Les visiteurs marchaient d'un pas lent, marquant de nombreuses pauses, certains pour tenter de comprendre les tableaux, d'autres pour faire croire qu'ils y comprenaient quelque chose. Les toiles étaient certainement intéressantes. Elles représentaient toutes des purs sangs en pleine course, peints d'un pinceau nerveux et presque sec, et leurs corps transparents à moitié ébauchés donnaient l'impression qu'on les avait croqués sur le vif dans la seconde de leur passage. Peut-être le peintre avait-il installé son chevalet devant un circuit où le cheval défilait sans cesse, lui permettant à chaque tour un nouveau trait. Plus que des animaux, c'était la vitesse même que l'artiste avait réussi à saisir. Ils auraient tous voulu croire que, quelque part dans ce monde de plus en plus vide, il restait encore des chevaux sauvages, galopant en liberté.

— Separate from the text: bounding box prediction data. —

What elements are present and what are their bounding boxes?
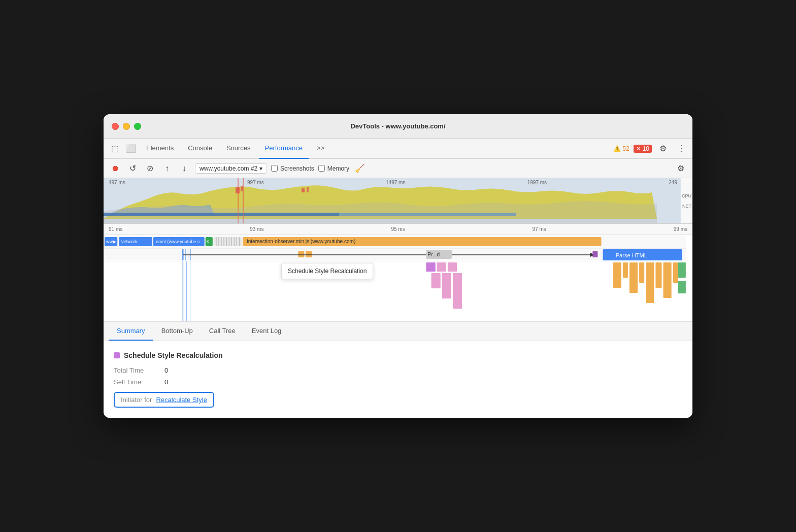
marker-5: 249	[669, 180, 677, 185]
marker-3: 1497 ms	[386, 180, 405, 185]
upload-button[interactable]: ↑	[160, 162, 174, 175]
tooltip: Schedule Style Recalculation	[281, 263, 373, 279]
svg-rect-44	[592, 251, 598, 257]
svg-text:Network: Network	[120, 239, 138, 244]
download-button[interactable]: ↓	[178, 162, 191, 175]
svg-text:K: K	[207, 239, 210, 244]
tab-performance[interactable]: Performance	[259, 139, 309, 159]
screenshots-checkbox-group: Screenshots	[271, 165, 314, 172]
tab-elements[interactable]: Elements	[140, 139, 180, 159]
reload-button[interactable]: ↺	[126, 162, 139, 175]
initiator-box: Initiator for Recalculate Style	[114, 392, 214, 408]
devtools-window: DevTools - www.youtube.com/ ⬚ ⬜ Elements…	[104, 114, 692, 418]
recalculate-style-link[interactable]: Recalculate Style	[156, 396, 207, 404]
svg-rect-56	[442, 273, 451, 298]
total-time-row: Total Time 0	[114, 367, 682, 374]
time-ruler: 91 ms 93 ms 95 ms 97 ms 99 ms	[104, 224, 692, 235]
bottom-panel: Summary Bottom-Up Call Tree Event Log Sc…	[104, 321, 692, 418]
main-toolbar: ⬚ ⬜ Elements Console Sources Performance…	[104, 139, 692, 159]
clear-button[interactable]: ⊘	[143, 162, 156, 175]
total-time-value: 0	[164, 367, 168, 374]
total-time-label: Total Time	[114, 367, 164, 374]
svg-rect-39	[306, 251, 312, 257]
memory-label: Memory	[327, 165, 349, 172]
svg-rect-60	[629, 262, 638, 293]
perf-settings-icon[interactable]: ⚙	[674, 162, 687, 175]
bottom-tabs: Summary Bottom-Up Call Tree Event Log	[104, 322, 692, 341]
svg-rect-19	[214, 237, 242, 246]
summary-title: Schedule Style Recalculation	[114, 351, 682, 359]
svg-rect-4	[302, 188, 305, 192]
marker-1: 497 ms	[109, 180, 125, 185]
initiator-label: Initiator for	[121, 396, 152, 404]
svg-rect-63	[655, 262, 661, 288]
url-select[interactable]: www.youtube.com #2 ▾	[195, 163, 267, 174]
tab-call-tree[interactable]: Call Tree	[201, 322, 244, 341]
self-time-row: Self Time 0	[114, 378, 682, 386]
svg-text:Parse HTML: Parse HTML	[616, 252, 647, 258]
svg-rect-67	[678, 281, 686, 293]
tab-event-log[interactable]: Event Log	[244, 322, 290, 341]
svg-rect-64	[664, 262, 672, 298]
close-button[interactable]	[112, 123, 119, 130]
tab-console[interactable]: Console	[182, 139, 218, 159]
timeline-overview[interactable]: CPU NET 497 ms 997 ms 1497 ms 1997 ms 24…	[104, 178, 692, 224]
traffic-lights	[112, 123, 141, 130]
chevron-down-icon: ▾	[259, 165, 262, 172]
svg-rect-48	[104, 261, 686, 321]
svg-text:intersection-observer.min.js (: intersection-observer.min.js (www.youtub…	[247, 239, 355, 244]
tab-more[interactable]: >>	[311, 139, 330, 159]
toolbar-right: ⚠️ 52 ✕ 10 ⚙ ⋮	[613, 142, 688, 156]
screenshots-checkbox[interactable]	[271, 165, 278, 172]
cpu-label: CPU	[682, 193, 691, 198]
self-time-label: Self Time	[114, 378, 164, 386]
svg-rect-62	[646, 262, 654, 303]
perf-toolbar: ⏺ ↺ ⊘ ↑ ↓ www.youtube.com #2 ▾ Screensho…	[104, 159, 692, 178]
tooltip-text: Schedule Style Recalculation	[288, 268, 367, 275]
error-icon: ✕	[636, 145, 641, 152]
window-title: DevTools - www.youtube.com/	[350, 122, 445, 130]
svg-rect-2	[236, 187, 240, 193]
tab-sources[interactable]: Sources	[220, 139, 257, 159]
svg-rect-54	[448, 262, 457, 272]
screenshots-label: Screenshots	[280, 165, 314, 172]
svg-rect-5	[307, 187, 309, 192]
minimize-button[interactable]	[123, 123, 130, 130]
svg-rect-53	[437, 262, 446, 272]
svg-text:Pr...d: Pr...d	[428, 252, 440, 257]
memory-checkbox[interactable]	[318, 165, 325, 172]
svg-rect-65	[673, 262, 678, 283]
net-label: NET	[682, 204, 691, 209]
ruler-99: 99 ms	[674, 226, 687, 232]
svg-text:.com/ (www.youtube.c: .com/ (www.youtube.c	[155, 239, 200, 244]
flame-chart[interactable]: ww▶ Network .com/ (www.youtube.c K	[104, 235, 692, 321]
more-options-icon[interactable]: ⋮	[674, 142, 688, 156]
ruler-97: 97 ms	[533, 226, 546, 232]
device-toolbar-icon[interactable]: ⬜	[124, 142, 138, 156]
ruler-marks: 91 ms 93 ms 95 ms 97 ms 99 ms	[106, 226, 690, 232]
url-select-text: www.youtube.com #2	[200, 165, 257, 172]
summary-title-text: Schedule Style Recalculation	[124, 351, 223, 359]
svg-rect-58	[613, 262, 621, 288]
svg-rect-68	[426, 262, 435, 272]
marker-4: 1997 ms	[527, 180, 547, 185]
ruler-93: 93 ms	[250, 226, 263, 232]
main-timeline: 91 ms 93 ms 95 ms 97 ms 99 ms ww▶ Networ…	[104, 224, 692, 321]
record-button[interactable]: ⏺	[109, 162, 122, 175]
svg-text:ww▶: ww▶	[106, 239, 116, 244]
cleanup-icon[interactable]: 🧹	[353, 162, 367, 175]
svg-rect-59	[623, 262, 628, 278]
ruler-95: 95 ms	[391, 226, 405, 232]
settings-icon[interactable]: ⚙	[656, 142, 670, 156]
svg-rect-57	[453, 273, 462, 309]
self-time-value: 0	[164, 378, 168, 386]
warning-icon: ⚠️	[613, 145, 621, 152]
warning-badge: ⚠️ 52	[613, 145, 629, 152]
tab-bottom-up[interactable]: Bottom-Up	[153, 322, 201, 341]
svg-rect-38	[298, 251, 304, 257]
maximize-button[interactable]	[134, 123, 141, 130]
svg-rect-61	[639, 262, 644, 283]
cursor-icon[interactable]: ⬚	[108, 142, 122, 156]
tab-summary[interactable]: Summary	[109, 322, 153, 341]
marker-2: 997 ms	[247, 180, 264, 185]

Mais ils n'étaient pas tous venus pour les peintures, pour la civilisation ou pour sentir le souffle des chevaux sauvages. Certains regardaient davantage les gens. Le propriétaire de la galerie, l'agent de l'artiste, le peintre qui avait signé les toiles, et aussi des collectionneurs à l'affut des réactions qui pourraient leur permettre de flairer la bonne affaire.

Il y avait certainement là quelques bourses bien garnies prêtes à se délier, mais aucune n'attirait plus l'attention — ou la convoitise — que celle de Sébastien Moore. On le voyait rarement, car son travail exigeait, semblait-il, de nombreux voyages. Mais jamais sa griffe avisée ne se desserrait tout à fait du milieu de l'art. Il participait, par agent interposé, à toutes les enchères importantes dans une dizaine de villes du monde, et son enthousiasme ou son ennui étaient devenus des indices respectés avec une crainte presque superstitieuse. Sorti de nulle part, il avait révélé immédiatement un redoutable flair pour dénicher les artistes prometteurs à l'aube de leur carrière. La valeur de ceux qu'il favorisait croissait invariablement à une vitesse fulgurante, au point que les mises montaient rapidement très haut — souvent trop. Il fallait réagir prestement, au premier signe d'intérêt du négociant. Quand un investisseur avait la chance de le voir en personne au premier vernissage d'un artiste jusque là inconnu, il portait plus d'attention à cet homme énigmatique qu'aux tableaux exposés, observant la moindre de ses réactions comme un joueur de poker. Une exposition où la rumeur attendait Moore était nécessairement achalandée. Celui où il achetait devenait une consécration.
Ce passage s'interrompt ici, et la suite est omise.